START Source information

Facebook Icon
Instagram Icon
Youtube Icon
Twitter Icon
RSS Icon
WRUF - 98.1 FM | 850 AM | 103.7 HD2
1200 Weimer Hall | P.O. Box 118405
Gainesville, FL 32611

END Source information
START Source information

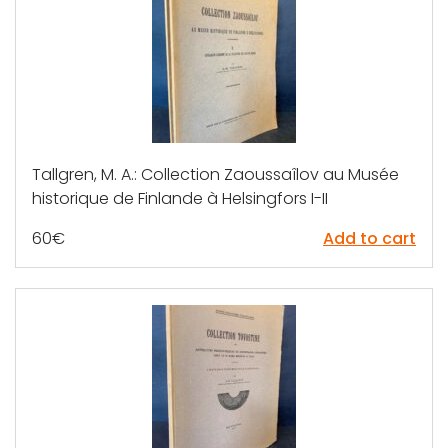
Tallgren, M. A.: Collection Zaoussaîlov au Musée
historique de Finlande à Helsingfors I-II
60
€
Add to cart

END Source information
START Source information

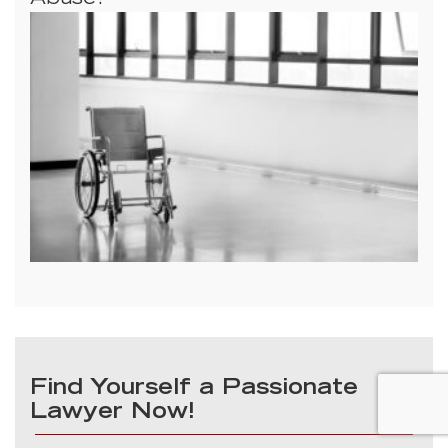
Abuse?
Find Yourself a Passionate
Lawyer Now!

END Source information

- **Directions for this task**: Above are the entries. Copy exactly the part that opens with the line containing "WRUF - 98.1 FM | 850 AM | 103.7 HD2" and closes with the line containing "Gainesville, FL 32611", and no more.

- **Answer section**:
WRUF - 98.1 FM | 850 AM | 103.7 HD2
1200 Weimer Hall | P.O. Box 118405
Gainesville, FL 32611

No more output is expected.